All of the entries, apart from their pictures, are to be copied verbatim.
[[ Supplied information open ]]
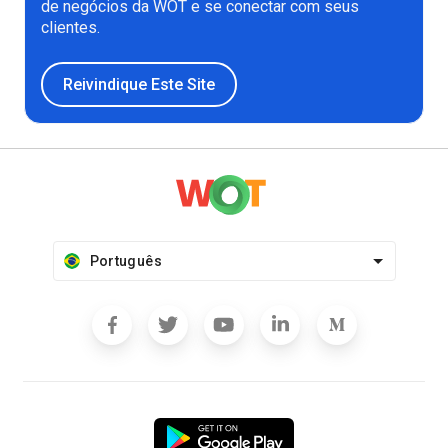
de negócios da WOT e se conectar com seus
clientes.
Reivindique Este Site
Português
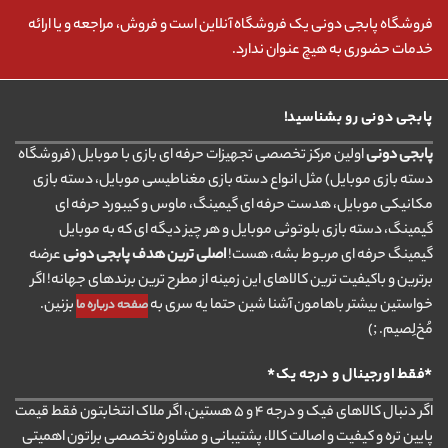
فروشگاه پابجی دونی یک فروشگاه آنلاین است و فروش، مراجعه و یا ارائه
خدمات حضوری به هیچ عنوان ندارد.
پابجی دونی رو بشناسید!
پابجی دونی
اولین مرکز تخصصی تجهیزات حرفه ای بازی با موبایل (فروشگاه
دسته بازی موبایل) مثل انواع دسته بازی مغناطیسی موبایل، دسته بازی
مکانیکی موبایل، هدست حرفه ای گیمینگ، ماوس و کیبورد حرفه ای
گیمینگ، دسته بازی بلوتوثی موبایل و هر چیز دیگه ای که به موبایل
گیمینگ حرفه ای مربوط بشه، هست!
اصلی ترین هدف پابجی دونی
عرضه
برترین و باکیفیت ترین کالاهای این زمینه از مطرح ترین برندهای جهانه! اگر
خواستین بیشتر باهامون آشنا شین حتما یه سری به
بزنین.
صفحه درباره ما
مُخ‌لِصیم. ;)
*فقط اورجینال و درجه یک*
اگر دنبال کالاهای فیک و درجه ۴ و ۵ هستین، اگر ملاک انتخابتون فقط قیمت
پایین تره و کیفیت و اصالت کالا، پشتیبانی و مشاوره تخصصی براتون اهمیتی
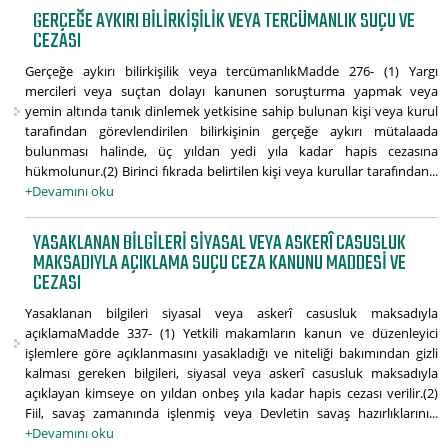
GERÇEĞE AYKIRI BILIRKIŞILIK VEYA TERCÜMANLIK SUÇU VE
CEZASI
Gerçeğe aykırı bilirkişilik veya tercümanlıkMadde 276- (1) Yargı
mercileri veya suçtan dolayı kanunen soruşturma yapmak veya
yemin altında tanık dinlemek yetkisine sahip bulunan kişi veya kurul
tarafından görevlendirilen bilirkişinin gerçeğe aykırı mütalaada
bulunması halinde, üç yıldan yedi yıla kadar hapis cezasına
hükmolunur.(2) Birinci fıkrada belirtilen kişi veya kurullar tarafından...
+Devamını oku
YASAKLANAN BILGILERI SIYASAL VEYA ASKERÎ CASUSLUK
MAKSADIYLA AÇIKLAMA SUÇU CEZA KANUNU MADDESI VE
CEZASI
Yasaklanan bilgileri siyasal veya askerî casusluk maksadıyla
açıklamaMadde 337- (1) Yetkili makamların kanun ve düzenleyici
işlemlere göre açıklanmasını yasakladığı ve niteliği bakımından gizli
kalması gereken bilgileri, siyasal veya askerî casusluk maksadıyla
açıklayan kimseye on yıldan onbeş yıla kadar hapis cezası verilir.(2)
Fiil, savaş zamanında işlenmiş veya Devletin savaş hazırlıklarını...
+Devamını oku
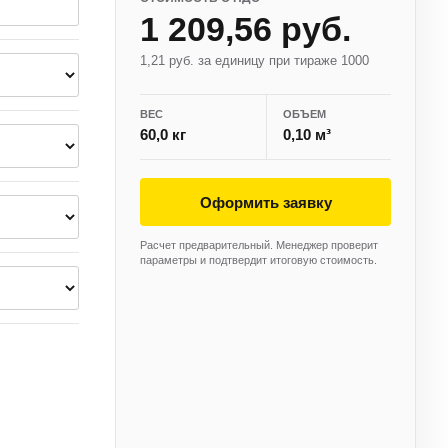
1 209,56 руб.
1,21 руб. за единицу при тираже 1000
ВЕС
ОБЪЕМ
60,0 кг
0,10 м³
Оформить заявку
Расчет предварительный. Менеджер проверит
параметры и подтвердит итоговую стоимость.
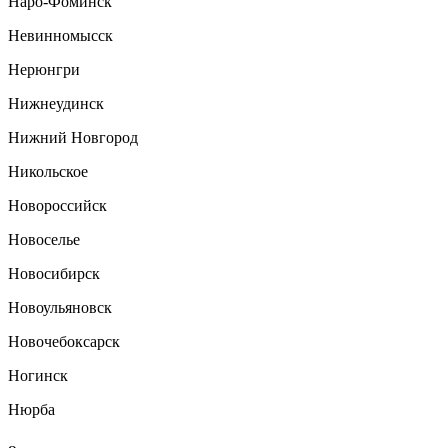
Наро-Фоминск
Невинномысск
Нерюнгри
Нижнеудинск
Нижний Новгород
Никольское
Новороссийск
Новоселье
Новосибирск
Новоульяновск
Новочебоксарск
Ногинск
Нюрба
[[ Supplied information closed ]]
*Result of the exercise*
de negócios da WOT e se conectar com seus
clientes.
Reivindique Este Site
Português
فروشگاه پابجی دونی یک فروشگاه آنلاین است و فروش، مراجعه و یا ارائه
خدمات حضوری به هیچ عنوان ندارد.
پابجی دونی رو بشناسید!
پابجی دونی
اولین مرکز تخصصی تجهیزات حرفه ای بازی با موبایل (فروشگاه
دسته بازی موبایل) مثل انواع دسته بازی مغناطیسی موبایل، دسته بازی
مکانیکی موبایل، هدست حرفه ای گیمینگ، ماوس و کیبورد حرفه ای
گیمینگ، دسته بازی بلوتوثی موبایل و هر چیز دیگه ای که به موبایل
گیمینگ حرفه ای مربوط بشه، هست!
اصلی ترین هدف پابجی دونی
عرضه
برترین و باکیفیت ترین کالاهای این زمینه از مطرح ترین برندهای جهانه! اگر
خواستین بیشتر باهامون آشنا شین حتما یه سری به
بزنین.
صفحه درباره ما
مُخ‌لِصیم. ;)
*فقط اورجینال و درجه یک*
اگر دنبال کالاهای فیک و درجه ۴ و ۵ هستین، اگر ملاک انتخابتون فقط قیمت
پایین تره و کیفیت و اصالت کالا، پشتیبانی و مشاوره تخصصی براتون اهمیتی
GERÇEĞE AYKIRI BILIRKIŞILIK VEYA TERCÜMANLIK SUÇU VE
CEZASI
Gerçeğe aykırı bilirkişilik veya tercümanlıkMadde 276- (1) Yargı
mercileri veya suçtan dolayı kanunen soruşturma yapmak veya
yemin altında tanık dinlemek yetkisine sahip bulunan kişi veya kurul
tarafından görevlendirilen bilirkişinin gerçeğe aykırı mütalaada
bulunması halinde, üç yıldan yedi yıla kadar hapis cezasına
hükmolunur.(2) Birinci fıkrada belirtilen kişi veya kurullar tarafından...
+Devamını oku
YASAKLANAN BILGILERI SIYASAL VEYA ASKERÎ CASUSLUK
MAKSADIYLA AÇIKLAMA SUÇU CEZA KANUNU MADDESI VE
CEZASI
Yasaklanan bilgileri siyasal veya askerî casusluk maksadıyla
açıklamaMadde 337- (1) Yetkili makamların kanun ve düzenleyici
işlemlere göre açıklanmasını yasakladığı ve niteliği bakımından gizli
kalması gereken bilgileri, siyasal veya askerî casusluk maksadıyla
açıklayan kimseye on yıldan onbeş yıla kadar hapis cezası verilir.(2)
Fiil, savaş zamanında işlenmiş veya Devletin savaş hazırlıklarını...
+Devamını oku
1 209,56 руб.
1,21 руб. за единицу при тираже 1000
ВЕС
ОБЪЕМ
60,0 кг
0,10 м³
Оформить заявку
Расчет предварительный. Менеджер проверит
параметры и подтвердит итоговую стоимость.
Наро-Фоминск
Невинномысск
Нерюнгри
Нижнеудинск
Нижний Новгород
Никольское
Новороссийск
Новоселье
Новосибирск
Новоульяновск
Новочебоксарск
Ногинск
Нюрба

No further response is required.